▶ Data records:
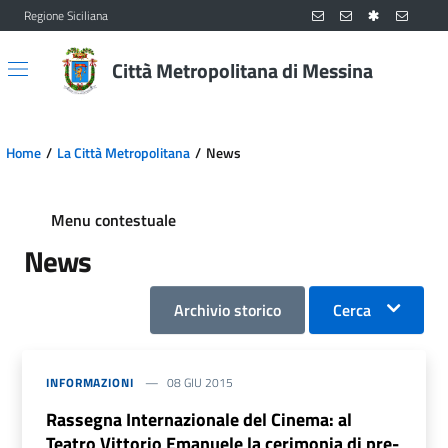
Regione Siciliana
Vai al contenuto principale
Vai al menu principale
Città Metropolitana di Messina
Home
La Città Metropolitana
News
Menu contestuale
News
Archivio storico
Cerca
INFORMAZIONI
08 GIU 2015
Rassegna Internazionale del Cinema: al
Teatro Vittorio Emanuele la cerimonia di pre-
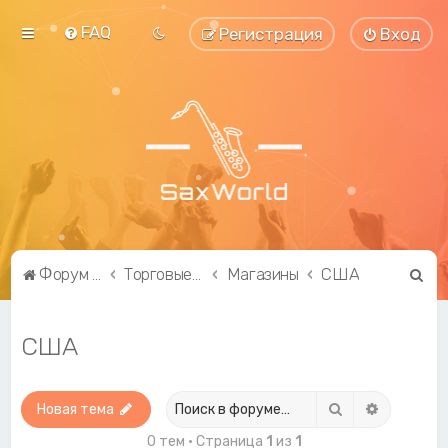
FAQ
Регистрация
Вход
П
Форум саксофонистов SaxWorld.org
Торговые ряды
Магазины
США
о
и
США
с
к
Поиск
Расширен
Новая тема
0 тем • Страница
1
из
1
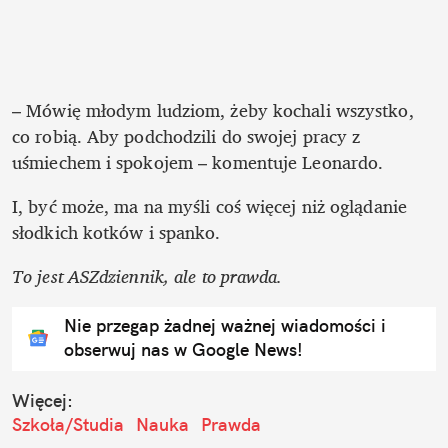
– Mówię młodym ludziom, żeby kochali wszystko, 
co robią. Aby podchodzili do swojej pracy z 
uśmiechem i spokojem – komentuje Leonardo. 
I, być może, ma na myśli coś więcej niż oglądanie 
słodkich kotków i spanko. 
To jest ASZdziennik, ale to prawda. 
Nie przegap żadnej ważnej wiadomości i
obserwuj nas w Google News!
Więcej:
Szkoła/Studia
Nauka
Prawda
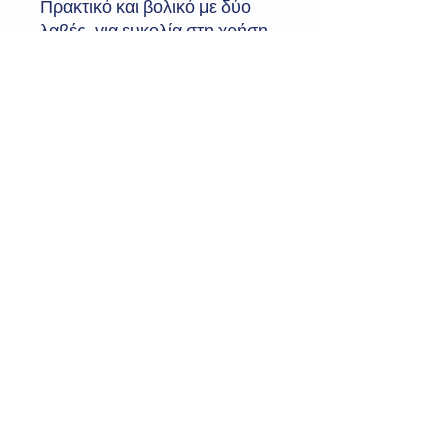
Πρακτικό και βολικό με δύο
λαβές, για ευκολία στη χρήση
και για αποφυγή ανατροπής
υγρού.
Χωρητικότητα: 500 ml
Βάρος: 200 gr
Διεύθυνση:
Δευκαλίωνος 37, Περαία
Θεσσαλονίκης, ΤΚ 57019
E-mail:
greenbmedical@gmail.com
Τηλ:
+30 2392029545
©2024 by Green Blue.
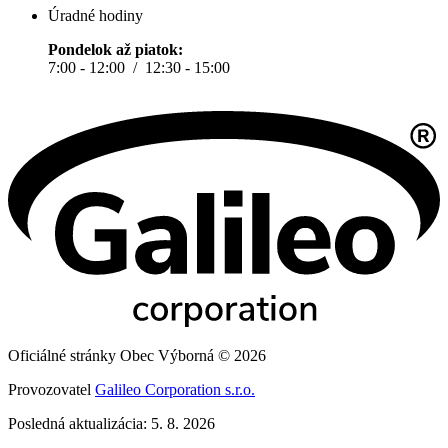
Úradné hodiny
Pondelok až piatok:
7:00 - 12:00 / 12:30 - 15:00
Oficiálné stránky Obec Výborná © 2026
Provozovatel
Galileo Corporation s.r.o.
Posledná aktualizácia: 5. 8. 2026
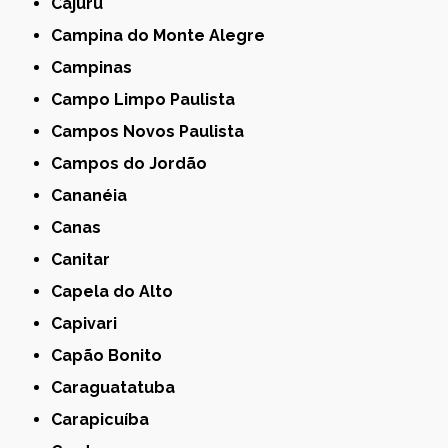
Cajuru
Campina do Monte Alegre
Campinas
Campo Limpo Paulista
Campos Novos Paulista
Campos do Jordão
Cananéia
Canas
Canitar
Capela do Alto
Capivari
Capão Bonito
Caraguatatuba
Carapicuíba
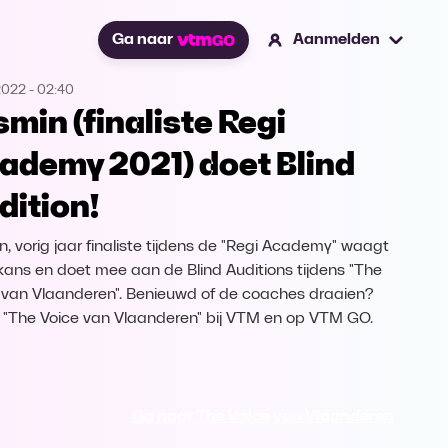
Ga naar
Aanmelden
2022
-
02:40
smin (finaliste Regi
ademy 2021) doet Blind
dition!
n, vorig jaar finaliste tijdens de "Regi Academy" waagt
kans en doet mee aan de Blind Auditions tijdens "The
 van Vlaanderen". Benieuwd of de coaches draaien?
k "The Voice van Vlaanderen" bij VTM en op VTM GO.
Ga naar The Voice van Vlaanderen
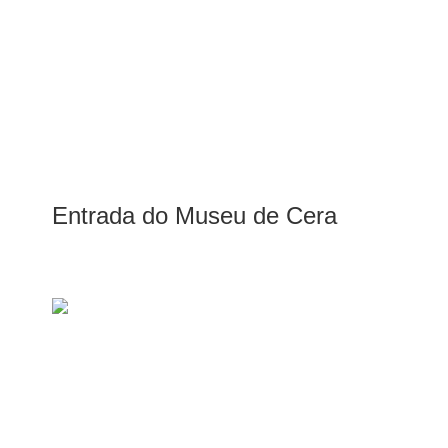
Entrada do Museu de Cera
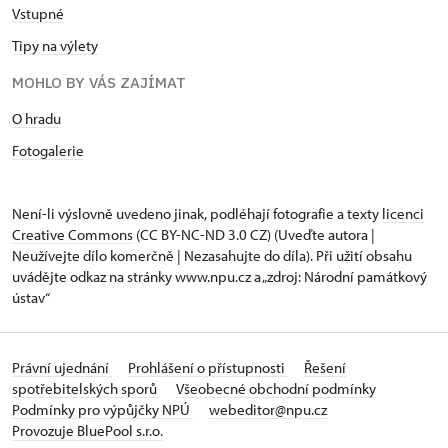
Vstupné
Tipy na výlety
MOHLO BY VÁS ZAJÍMAT
O hradu
Fotogalerie
Není-li výslovně uvedeno jinak, podléhají fotografie a texty
licenci
Creative Commons
(CC BY-NC-ND 3.0 CZ) (Uveďte autora |
Neužívejte dílo komerčně | Nezasahujte do díla). Při užití obsahu
uvádějte odkaz na stránky www.npu.cz a „zdroj: Národní památkový
ústav“
Právní ujednání
Prohlášení o přístupnosti
Řešení
spotřebitelských sporů
Všeobecné obchodní podmínky
Podmínky pro výpůjčky NPÚ
webeditor@npu.cz
Provozuje BluePool s.r.o.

▶ Task requirements: Print the data word for word and omit the pictures.

▶ Exercise response:
Regione Siciliana
Vai al contenuto principale
Vai al menu principale
Città Metropolitana di Messina
Home
La Città Metropolitana
News
Menu contestuale
News
Archivio storico
Cerca
INFORMAZIONI
08 GIU 2015
Rassegna Internazionale del Cinema: al
Teatro Vittorio Emanuele la cerimonia di pre-
FAQ
Регистрация
Вход
П
Форум саксофонистов SaxWorld.org
Торговые ряды
Магазины
США
о
и
США
с
к
Поиск
Расширен
Новая тема
0 тем • Страница
1
из
1
– Mówię młodym ludziom, żeby kochali wszystko, 
co robią. Aby podchodzili do swojej pracy z 
uśmiechem i spokojem – komentuje Leonardo. 
I, być może, ma na myśli coś więcej niż oglądanie 
słodkich kotków i spanko. 
To jest ASZdziennik, ale to prawda. 
Nie przegap żadnej ważnej wiadomości i
obserwuj nas w Google News!
Więcej:
Szkoła/Studia
Nauka
Prawda
Πρακτικό και βολικό με δύο
λαβές, για ευκολία στη χρήση
και για αποφυγή ανατροπής
υγρού.
Χωρητικότητα: 500 ml
Βάρος: 200 gr
Διεύθυνση:
Δευκαλίωνος 37, Περαία
Θεσσαλονίκης, ΤΚ 57019
E-mail:
greenbmedical@gmail.com
Τηλ:
+30 2392029545
©2024 by Green Blue.
Úradné hodiny
Pondelok až piatok:
7:00 - 12:00 / 12:30 - 15:00
Oficiálné stránky Obec Výborná © 2026
Provozovatel
Galileo Corporation s.r.o.
Posledná aktualizácia: 5. 8. 2026
Cajuru
Campina do Monte Alegre
Campinas
Campo Limpo Paulista
Campos Novos Paulista
Campos do Jordão
Cananéia
Canas
Canitar
Capela do Alto
Capivari
Capão Bonito
Caraguatatuba
Carapicuíba
Ga naar
Aanmelden
2022
-
02:40
smin (finaliste Regi
ademy 2021) doet Blind
dition!
n, vorig jaar finaliste tijdens de "Regi Academy" waagt
kans en doet mee aan de Blind Auditions tijdens "The
 van Vlaanderen". Benieuwd of de coaches draaien?
k "The Voice van Vlaanderen" bij VTM en op VTM GO.
Ga naar The Voice van Vlaanderen
Entrada do Museu de Cera
Vstupné
Tipy na výlety
MOHLO BY VÁS ZAJÍMAT
O hradu
Fotogalerie
Není-li výslovně uvedeno jinak, podléhají fotografie a texty
licenci
Creative Commons
(CC BY-NC-ND 3.0 CZ) (Uveďte autora |
Neužívejte dílo komerčně | Nezasahujte do díla). Při užití obsahu
uvádějte odkaz na stránky www.npu.cz a „zdroj: Národní památkový
ústav“
Právní ujednání
Prohlášení o přístupnosti
Řešení
spotřebitelských sporů
Všeobecné obchodní podmínky
Podmínky pro výpůjčky NPÚ
webeditor@npu.cz
Provozuje BluePool s.r.o.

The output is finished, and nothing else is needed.